На людях одинокий миссионер бывал лишь по воскресеньям, когда посещал церковь, что делал весьма аккуратно, однажды он даже произнес проповедь, заменив здешнего довольно нерадивого священника-англичанина. У себя дома Эгион с любовью проповедовал крестьянам и ткачам, здесь же, перед этой холодной паствой, — богатые коммерсанты, усталые болезненные дамы, жизнерадостные молодые чиновники — он почувствовал отчуждение и скуку. Торгашеская расчетливость или же властность и авантюристическая складка этих людей, выжимавших соки из богатой страны, но не находивших для ее уроженцев ни единого доброго слова, претили ему, и постепенно все его представления переменились, он неизменно брал индусов под свою защиту, напоминал европейцам об их долге перед здешним народом и потому вскоре снискал всеобщие насмешки, неприязнь и презрение, прослыв фантазером и простаком.
Порой ему бывало горько при мысли о том, сколь незавидно его нынешнее положение, но в такие минуты душа Эгиона находила утешение, которое еще ни разу его не обмануло. Он собирался в путь, подвешивал к поясу ботанизирку, брал сачок, к которому приделал длинную тонкую рукоять из бамбука.
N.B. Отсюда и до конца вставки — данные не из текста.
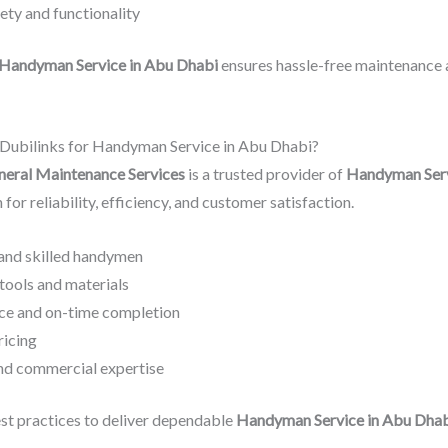
ty and functionality
Handyman Service in Abu Dhabi
ensures hassle-free maintenance 
ubilinks for Handyman Service in Abu Dhabi?
neral Maintenance Services
is a trusted provider of
Handyman Serv
 for reliability, efficiency, and customer satisfaction.
and skilled handymen
tools and materials
ce and on-time completion
ricing
and commercial expertise
st practices to deliver dependable
Handyman Service in Abu Dha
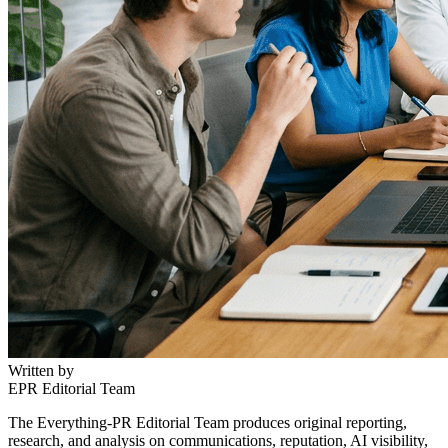
Written by
EPR Editorial Team
The Everything-PR Editorial Team produces original reporting,
research, and analysis on communications, reputation, AI visibility,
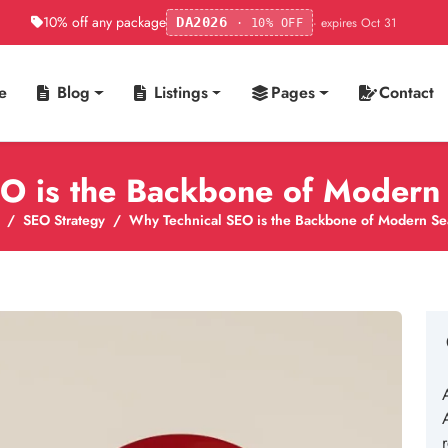
10% off any package
· expires Oct 31
DA2026
· 10% OFF
e
Blog
Listings
Pages
Contact
O is the Backbone of Modern 
SEO Strategy
Why Technical SEO is the Backbone of Modern Sea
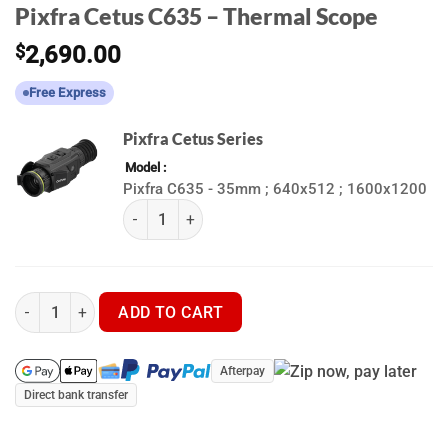
Pixfra Cetus C635 – Thermal Scope
$
2,690.00
Free Express
Pixfra Cetus Series
Model
Pixfra C635 - 35mm ; 640x512 ; 1600x1200
(k) Pixfra Cetus Series quantity
Pixfra Cetus C635 - Thermal Scope quantity
ADD TO CART
Afterpay
Direct bank transfer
Именно то, на что без конца жаловались англичане — изнурительный зной, тяжелый климат Индии, — его восхищало и радовало, потому что он был бодр душой и телом и не позволял себе разнежиться. Для естественнонаучных занятий и увлечений эта страна была поистине необъятной сокровищницей: здесь на каждом шагу ожидали путника невиданные цветы и травы, бабочки и птицы, и Эгион решил со временем непременно узнать имена всех этих незнакомцев. Редкостные ящерицы и скорпионы, громадные толстые сороконожки и прочие сказочные создания уже меньше его пугали, а после того, как он храбро убил деревянным ведерком большую змею, заползшую в ванную комнату, он все более ощущал, как отступает его страх перед жуткими тварями.
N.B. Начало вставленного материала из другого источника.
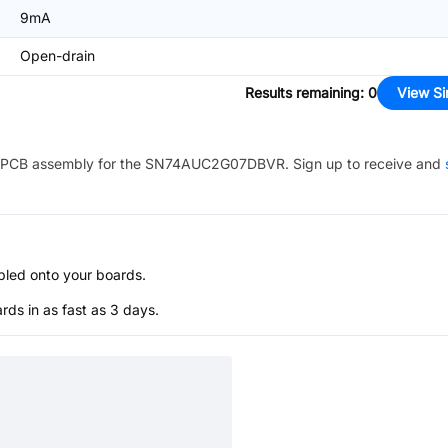
9mA
Open-drain
Results remaining
:
0
View Si
PCB assembly for the
SN74AUC2G07DBVR
. Sign up to receive and
bled onto your boards.
s in as fast as 3 days.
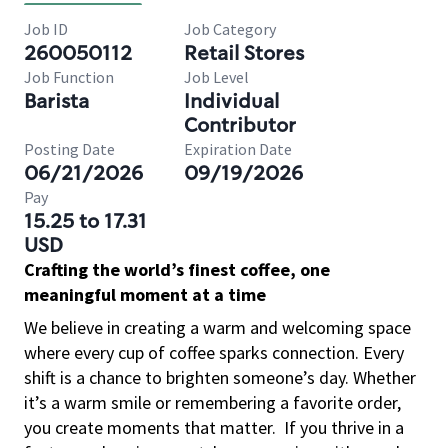
Job ID
Job Category
260050112
Retail Stores
Job Function
Job Level
Barista
Individual
Contributor
Posting Date
Expiration Date
06/21/2026
09/19/2026
Pay
15.25 to 17.31
USD
Crafting the world’s finest coffee, one
meaningful moment at a time
We believe in creating a warm and welcoming space
where every cup of coffee sparks connection. Every
shift is a chance to brighten someone’s day. Whether
it’s a warm smile or remembering a favorite order,
you create moments that matter.
If you thrive in a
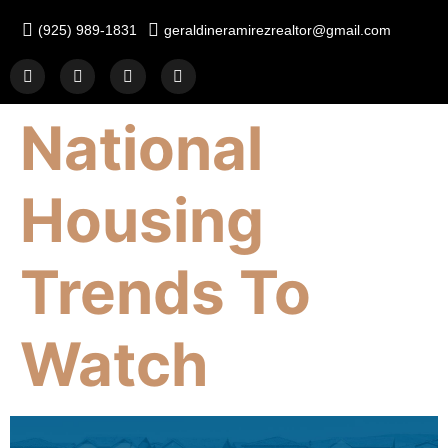
(925) 989-1831
geraldineramirezrealtor@gmail.com
National
Housing
Trends To
Watch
Когда он впервые накрыл сачком великолепную крупную бабочку и увидал: вот она, поймана; когда осторожно кончиками пальцев высвободил из сетки гордого яркого мотылька, чьи широкие крылышки, припорошенные благоуханной пыльцой, лоснились матовым блеском, сердце у него забилось от неуемной радости, какой он не знал с далеких дней детства, когда после долгой отчаянной гонки впервые поймал горделивого махаона. Весело привыкал он к суровым джунглям и не терял присутствия духа, когда увязал вдруг в коварных топях, в глубине тропического девственного леса, когда преследовали его злобными воплями обезьяны или набрасывались на него свирепые полчища муравьев. Лишь однажды он пал на колени, укрывшись за стволом огромного каучукового дерева, шепча молитву и дрожа, ибо грянул в тот миг грозовой гром в чащобе и содрогнулась земля под тяжкой поступью слонов. Он привык просыпаться в прохладной комнате ранним утром от яростного рева обезьян, что раздавался в ближнем лесу, привык к ночному вою шакалов. Твердость появилась в его глазах, светлых на смуглом и по-мужски огрубевшем лице.
Он теперь уже лучше знал город, но милей его душе были мирные, зеленые, словно сады, деревни, и чем внимательнее присматривался он к индусам, тем больше они ему нравились. Чужд и крайне досаден был ему лишь один обычай низших индийских каст, по которому женщинам дозволялось ходить голыми до пояса. Видеть на улице нагие женские плечи, шею и грудь — с этим миссионер едва ли мог когда-нибудь примириться, хотя многие индианки были хороши и нагота их выглядела в высшей степени естественно благодаря густо-бронзовому загару, покрывавшему упругую кожу, и той вольной непринужденности, с какой держались женщины бедняков.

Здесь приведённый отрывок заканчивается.